With educational podcasts, famous speeches, PowerPoint presentations and the ability to create new content, iPods and other multimedia MP3 players have the potential to be more than just a way to listen to music, Steamboat Springs High School librarian Nicole DeCrette said.
DeCrette and Bud Werner Memorial Library Teen Services librarian Alison Lambart taught a lesson Friday about the many uses of the iPod. It was an effort, they said, to expose students to ways of using their gadgets creatively for work and pleasure.
Holding a special plug-in microphone, DeCrette showed students how they can record audio on their iPods for later use.
"Imagine anything you want to record - music, singing, whatever," she said. "This is one way a lot of people are recording themselves on the go. You don't need a fancy recording studio to be a creator."

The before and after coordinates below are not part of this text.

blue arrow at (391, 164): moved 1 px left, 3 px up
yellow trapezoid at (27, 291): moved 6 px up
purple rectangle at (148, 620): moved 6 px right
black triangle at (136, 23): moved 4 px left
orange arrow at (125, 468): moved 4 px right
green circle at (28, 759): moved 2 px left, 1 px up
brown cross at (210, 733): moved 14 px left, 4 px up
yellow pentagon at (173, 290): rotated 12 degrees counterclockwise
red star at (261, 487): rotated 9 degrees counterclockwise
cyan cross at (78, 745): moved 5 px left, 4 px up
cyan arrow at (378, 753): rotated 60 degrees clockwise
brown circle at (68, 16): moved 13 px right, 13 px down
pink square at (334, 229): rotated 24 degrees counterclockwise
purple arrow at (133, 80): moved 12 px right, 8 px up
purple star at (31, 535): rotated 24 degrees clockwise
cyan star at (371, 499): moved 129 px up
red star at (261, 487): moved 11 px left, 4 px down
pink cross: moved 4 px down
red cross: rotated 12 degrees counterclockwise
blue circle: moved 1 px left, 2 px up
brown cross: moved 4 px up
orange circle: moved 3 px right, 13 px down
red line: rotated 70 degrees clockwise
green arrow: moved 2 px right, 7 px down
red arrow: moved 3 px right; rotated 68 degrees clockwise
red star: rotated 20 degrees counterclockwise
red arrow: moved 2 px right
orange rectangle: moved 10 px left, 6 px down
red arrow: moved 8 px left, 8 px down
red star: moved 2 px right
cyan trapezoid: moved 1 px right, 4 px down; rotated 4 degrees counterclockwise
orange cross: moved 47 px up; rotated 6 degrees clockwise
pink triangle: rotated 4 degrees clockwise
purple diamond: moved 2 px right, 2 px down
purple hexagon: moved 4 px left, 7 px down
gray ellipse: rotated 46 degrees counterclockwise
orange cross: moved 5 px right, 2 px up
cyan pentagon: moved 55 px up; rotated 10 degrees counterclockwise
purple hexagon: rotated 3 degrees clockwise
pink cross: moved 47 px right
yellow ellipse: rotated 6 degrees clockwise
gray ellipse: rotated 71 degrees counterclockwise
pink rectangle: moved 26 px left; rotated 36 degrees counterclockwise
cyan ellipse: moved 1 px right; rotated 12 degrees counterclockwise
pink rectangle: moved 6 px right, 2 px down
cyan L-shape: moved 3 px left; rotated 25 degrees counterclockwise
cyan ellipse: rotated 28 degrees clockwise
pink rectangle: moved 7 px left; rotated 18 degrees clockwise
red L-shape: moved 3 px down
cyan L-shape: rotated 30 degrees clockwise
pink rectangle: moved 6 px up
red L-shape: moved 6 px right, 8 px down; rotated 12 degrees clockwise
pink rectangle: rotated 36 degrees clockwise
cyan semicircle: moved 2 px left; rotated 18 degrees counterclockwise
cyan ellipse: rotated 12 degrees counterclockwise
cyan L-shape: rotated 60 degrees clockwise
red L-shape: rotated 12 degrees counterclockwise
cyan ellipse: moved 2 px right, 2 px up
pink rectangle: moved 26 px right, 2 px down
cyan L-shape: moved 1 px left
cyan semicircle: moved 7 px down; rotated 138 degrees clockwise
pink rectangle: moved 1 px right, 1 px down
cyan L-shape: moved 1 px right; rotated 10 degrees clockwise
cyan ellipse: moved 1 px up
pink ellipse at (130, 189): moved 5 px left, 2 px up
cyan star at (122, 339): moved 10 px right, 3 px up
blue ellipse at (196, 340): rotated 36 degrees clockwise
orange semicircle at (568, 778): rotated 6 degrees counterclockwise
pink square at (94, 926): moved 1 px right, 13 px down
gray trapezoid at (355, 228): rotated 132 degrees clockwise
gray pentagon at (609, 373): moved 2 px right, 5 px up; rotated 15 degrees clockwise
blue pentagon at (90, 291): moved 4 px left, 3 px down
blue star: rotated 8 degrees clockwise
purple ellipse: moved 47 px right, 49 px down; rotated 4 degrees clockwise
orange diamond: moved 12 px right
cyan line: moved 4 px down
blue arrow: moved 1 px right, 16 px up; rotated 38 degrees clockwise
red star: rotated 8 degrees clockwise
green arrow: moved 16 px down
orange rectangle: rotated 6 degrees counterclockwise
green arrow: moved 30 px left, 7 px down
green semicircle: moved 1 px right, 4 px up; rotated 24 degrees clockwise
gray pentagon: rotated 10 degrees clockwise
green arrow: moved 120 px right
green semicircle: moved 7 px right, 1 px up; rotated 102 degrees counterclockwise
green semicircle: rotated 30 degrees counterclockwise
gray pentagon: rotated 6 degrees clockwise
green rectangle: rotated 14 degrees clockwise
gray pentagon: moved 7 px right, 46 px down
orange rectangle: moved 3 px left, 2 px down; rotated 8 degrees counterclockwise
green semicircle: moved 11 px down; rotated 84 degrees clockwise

DeCrette told students they could use the recording function for notes as they read, audio they hear around them or to create their own radio show or podcast.
Fifth-grader Zach Skubiz, sixth-grader Josh Winge and eighth-grader Ben Bradford listened to DeCrette in an upstairs seating area in the library as she demonstrated other uses for the wildly popular portable music and video players.
Zach said he already uses iPods in his classroom at Strawberry Park Elementary School with teacher Erin Hesse.
"We use it for reading; we record our ideas, then use them later so we don't forget," he said. "I can't believe you can actually sing songs on them, though."
Zach said he doesn't own an iPod - yet. His father, John Skubiz, said he was considering buying one for Zach after the presentation. Skubiz said Zach has used books on tape as he followed along with the reading in the past, and an iPod may make it easier.
At the high school, DeCrette is working to create a library of digitized audio books, even when the school can't purchase the books. In one project, National Honor Society members are reading textbooks into recorders to help English Language Learners and struggling students hear the material.
DeCrette also is working with teachers to put more material on iPods for students who miss a class or need a review session. She said iPods - as well as more Web sites and electronic resources - are an effective way to reach more students than before.
"I'd like to meet their needs and interests, but it has to be in their way," she said.